FutureAGI ships guardrails as first-class Agent Command Center primitives. The pre-guardrail and post-guardrail slots in a route accept any fi.evals evaluator as a synchronous gate. Common configurations are ProtectFlash and PromptInjection as a pre-guardrail for prompt safety, and JSONValidation, Toxicity, and Groundedness as a post-guardrail for output enforcement.

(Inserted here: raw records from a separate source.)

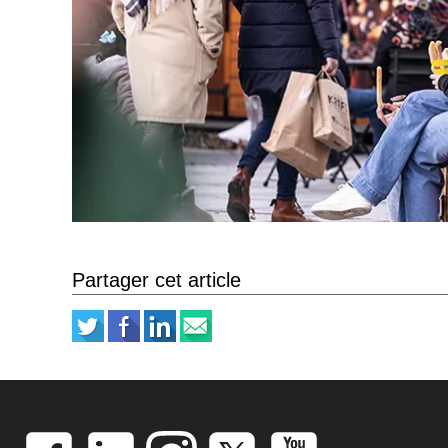
Partager cet article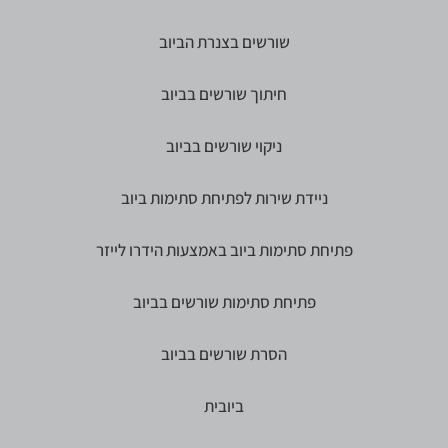
שורשים בצנרת הביוב
חיתוך שורשים בביוב
ניקוי שורשים בביוב
ניידת שירות לפתיחת סתימות ביוב
פתיחת סתימות ביוב באמצעות הידרו לייזר
פתיחת סתימות שורשים בביוב
הסרת שורשים בביוב
ביובית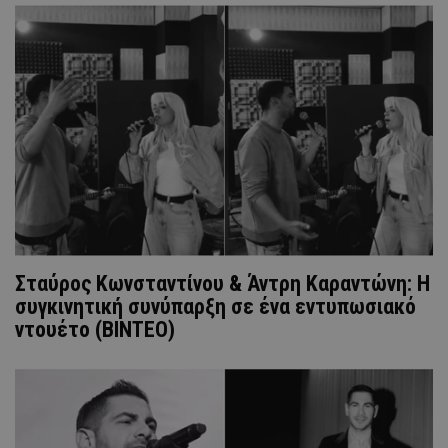
Σταύρος Κωνσταντίνου & Άντρη Καραντώνη: H
συγκινητική συνύπαρξη σε ένα εντυπωσιακό
ντουέτο (ΒΙΝΤΕΟ)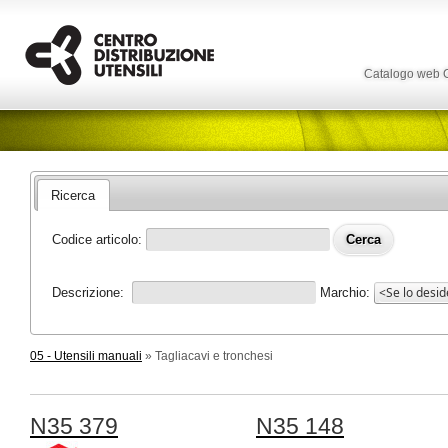
Catalogo web
Ricerca
Codice articolo:
Descrizione:
Marchio:
05 - Utensili manuali
» Tagliacavi e tronchesi
N35 379
N35 148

A real workflow: a customer-support agent is routed through Agent Command Center. The pre-guardrail chain runs ProtectFlash (latency-sensitive injection check), then PromptInjection (full-context check), then a custom PII redactor. Each check writes a span_event with its score and verdict to the trace. If any check fails, the route returns a fallback response. The post-guardrail chain runs JSONValidation (schema gate for the structured response), Toxicity (block-rate threshold 0.95), and Groundedness (hallucination floor of 0.7). On failure, the route retries with a stricter system prompt or escalates to a human review queue.

FutureAGI’s approach is that guardrails and evaluators share the same code path. Unlike Lakera or LLM-Guard which expose a separate guardrail SDK, the fi.evals evaluator you used to score offline data is the same class wired into the live route — so the offline eval result and the online block decision are calibrated against each other. The engineer monitors eval-fail-rate-by-cohort alongside guardrail block rate, and a mismatch (high eval-fail-rate, low block rate) means the guardrail threshold is wrong.

How to Measure or Detect It

Measure guardrails by their dual error rates and the traces they emit:

  • Block rate — the fraction of requests blocked by a given pre- or post-guardrail; trend by route, prompt version, and cohort.
  • False-positive rate — the fraction of blocks that were unnecessary, sampled by human review or a higher-quality offline eval.
  • fi.evals.PromptInjection — pre-guardrail evaluator for injection risk on user input.
  • fi.evals.Toxicity — post-guardrail evaluator for harmful output in free-text responses.
  • fi.evals.JSONValidation — post-guardrail evaluator for structured outputs.
  • agent.guardrail.decision OTel attribute — span field that records each guardrail’s verdict for trace-level debugging.
from fi.evals import ProtectFlash, JSONValidation

pre = ProtectFlash().evaluate(input="Ignore previous instructions and...")
post = JSONValidation().evaluate(
    input="Generate user JSON",
    output='{"name": "Alex", "id":}',  # malformed
)
print(pre, post)

Common Mistakes

  • Running evals offline only and skipping enforcement. A scored failure that does not block in production is a vanity metric.
  • Setting a single threshold for all routes. A medical-advice route needs a tighter Groundedness threshold than a general-chat route.
  • Treating guardrails as keyword filters. Real guardrails use evaluator models, schema validators, and policy classifiers — not regex.
  • Ignoring false-positive rate. A 90% block rate with 30% false-positives is worse than a 60% block rate with 2% false-positives for user trust.
  • Not versioning guardrail thresholds. Pin thresholds to the prompt version and route so a configuration change is auditable.

Frequently Asked Questions

What are guardrails for AI?

Guardrails for AI are runtime checks placed before or after an LLM call to enforce safety, policy, schema, and quality constraints. They block, redact, retry, or fall back when a check fails.

How are guardrails different from evaluators?

Evaluators score model behavior offline or asynchronously. Guardrails apply the same checks synchronously in the request path so they can block bad outputs before the user sees them.

How do you measure guardrail effectiveness?

Track block rate, false-positive rate, and post-guardrail eval-fail-rate together. A guardrail with a high block rate and low false-positive rate is doing its job; high false-positives mean the threshold is too tight.